### Instructions for the task
Check every line of the data below for the word "Coolpix" and say how many have it, without further comment.

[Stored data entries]
◇ ◇ ◇ ◇
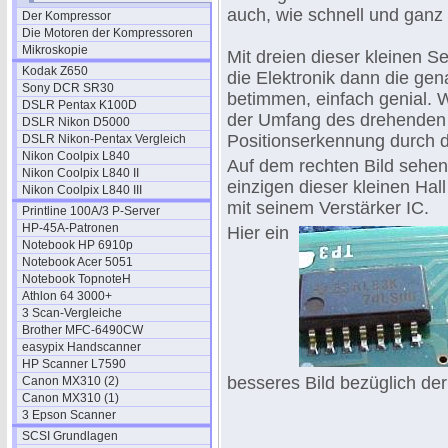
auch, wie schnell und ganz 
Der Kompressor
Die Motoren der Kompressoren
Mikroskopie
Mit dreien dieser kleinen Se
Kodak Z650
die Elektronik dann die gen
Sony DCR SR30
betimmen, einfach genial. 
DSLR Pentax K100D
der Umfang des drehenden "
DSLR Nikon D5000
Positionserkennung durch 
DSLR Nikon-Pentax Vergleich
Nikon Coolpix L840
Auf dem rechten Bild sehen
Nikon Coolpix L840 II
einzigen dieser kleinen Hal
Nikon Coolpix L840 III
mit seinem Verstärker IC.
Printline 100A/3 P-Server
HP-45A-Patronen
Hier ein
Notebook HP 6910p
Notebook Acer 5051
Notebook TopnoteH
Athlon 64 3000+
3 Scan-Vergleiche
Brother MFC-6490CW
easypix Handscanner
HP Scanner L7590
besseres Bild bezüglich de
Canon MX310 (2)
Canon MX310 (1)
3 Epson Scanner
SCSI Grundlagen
◇ ◇ ◇ ◇
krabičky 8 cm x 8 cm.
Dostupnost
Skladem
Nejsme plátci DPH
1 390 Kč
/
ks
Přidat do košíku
◇ ◇ ◇ ◇
### Finished task
3